Gray decisively defeats Fenty in race for D.C. mayor
D.C. Council Chairman Vincent C. Gray won the Democratic nomination for mayor early Wednesday. With nearly all returns counted, voters rejected incumbent Adrian M. Fenty's hard-charging style in favor of promises of a new, conciliatory approach to governing a fast-changing city.
Gray won with 59,285 votes to Fenty's 50,850. A few precincts' results had not been counted at 1:40 a.m., but elections officials said they could not change the outcome.
"We know that we will be celebrating a very big victory very soon," Jonice Gray Tucker, Gray's daughter, told the crowd at her father's party shortly before midnight.
Fenty, the youngest mayor in the four decades of home rule, drew national accolades for his efforts to reform schools; oversaw a dramatic decline in the homicide rate; and led a successful drive to build neighborhood amenities such as recreational centers, dog parks and athletic fields.
Fenty appeared before supporters at 1:18 a.m., refusing to concede and rallying his troops with a battle cry of "On to victory."
Gray, 67, who spent most of his career leading local nonprofit organizations, has soared swiftly through the ranks of the city's political establishment. A former executive director of the Association of Retarded Citizens and Covenant House Washington, he was elected to the council by Ward 7 voters in 2004. After only two years in that job, he waged a successful campaign for chairman. Although he was expected to cruise to easy reelection this year, Gray decided in late March to enter the mayor's race, even though he faced an uphill fight against a well-funded, telegenic mayor who boasted of a long list of achievements.
First returns from the election were delayed for more than 21/2 hours as the elections board scrutinized early returns before releasing them on the city's Web site. Elections officials said they were afraid of a repeat of the mess that occurred in 2008, when hastily released numbers included incorrect figures because officials improperly downloaded computer memory cartridges from voting machines.
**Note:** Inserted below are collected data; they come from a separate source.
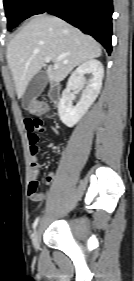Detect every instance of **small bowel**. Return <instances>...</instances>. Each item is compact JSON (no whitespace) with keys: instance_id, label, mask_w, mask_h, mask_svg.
<instances>
[{"instance_id":"1","label":"small bowel","mask_w":134,"mask_h":281,"mask_svg":"<svg viewBox=\"0 0 134 281\" xmlns=\"http://www.w3.org/2000/svg\"><path fill=\"white\" fill-rule=\"evenodd\" d=\"M24 125L25 128L27 130L28 133V139H29V144H30V154H31V170H30V180L31 181H37L38 177L40 175V169H41V165L38 161L37 158V152H38V133L42 132L46 129L45 123L43 122V120L41 118L38 117H27L24 119ZM56 132L57 130L54 129ZM48 146L50 148H54L55 145L54 143L50 142L48 144ZM56 178V173L54 171L50 172L49 174H47V176L45 177V182L47 184H51L53 183V181ZM43 198V195L40 199H33L36 201H39Z\"/></svg>"}]
</instances>
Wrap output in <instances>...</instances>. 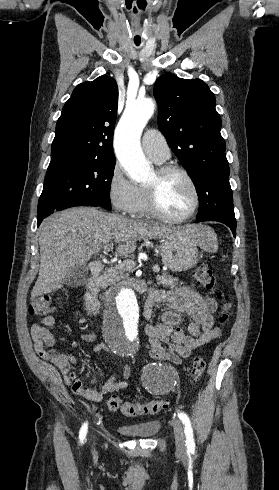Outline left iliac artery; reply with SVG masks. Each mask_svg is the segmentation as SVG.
Instances as JSON below:
<instances>
[{"mask_svg": "<svg viewBox=\"0 0 279 490\" xmlns=\"http://www.w3.org/2000/svg\"><path fill=\"white\" fill-rule=\"evenodd\" d=\"M179 419L185 426V435H186V446L188 450H195V443L193 438V430L191 428V423L189 417L184 412L178 413Z\"/></svg>", "mask_w": 279, "mask_h": 490, "instance_id": "44dca946", "label": "left iliac artery"}]
</instances>
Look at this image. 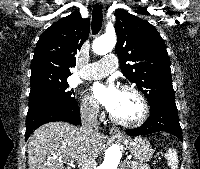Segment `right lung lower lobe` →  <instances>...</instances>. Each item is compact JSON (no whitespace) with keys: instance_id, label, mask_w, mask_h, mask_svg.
Returning <instances> with one entry per match:
<instances>
[{"instance_id":"right-lung-lower-lobe-1","label":"right lung lower lobe","mask_w":200,"mask_h":169,"mask_svg":"<svg viewBox=\"0 0 200 169\" xmlns=\"http://www.w3.org/2000/svg\"><path fill=\"white\" fill-rule=\"evenodd\" d=\"M79 106L76 104L70 108L59 106H40L28 110L26 119L25 139L27 140L33 131L39 126L54 121L70 122L77 125L81 123Z\"/></svg>"}]
</instances>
For most of the evening, the election board's Web site said, "Election Results: Will be available after results are available."
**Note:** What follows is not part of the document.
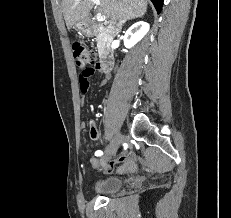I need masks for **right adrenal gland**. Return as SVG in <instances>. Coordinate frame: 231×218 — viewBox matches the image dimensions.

Around midnight, D.C. Council member Yvette M. Alexander (D-Ward 7) called the late results "ridiculous. The board wasn't prepared. There is no excuse for this." Council member Mary M. Cheh (D-Ward 3) said she was informed that elections workers could not figure out how to transfer results to the Internet. Cheh demanded that the board make public all results: "I don't care if they have to hang it on a chalkboard and wait for technology later."
If he wins the Nov. 2 general election, Gray would be the oldest person ever elected mayor of the District. During the campaign, Gray and his advisers tried to use his age and experience to their advantage, arguing that he was the more mature candidate in a race against a mayor who, by his own admission, was brash, hurried and had made mistakes that sapped his popularity.
Fenty, who ran in 2006 as a dynamic reformer who would unite a city long divided by class and race, maintained broad support in majority-white neighborhoods.
Despite Fenty's frenetic, expensive efforts to promote his accomplishments in all eight wards of the city, polls suggest he was unable to reverse the widespread belief among blacks that he favored residents of predominantly white, wealthier neighborhoods.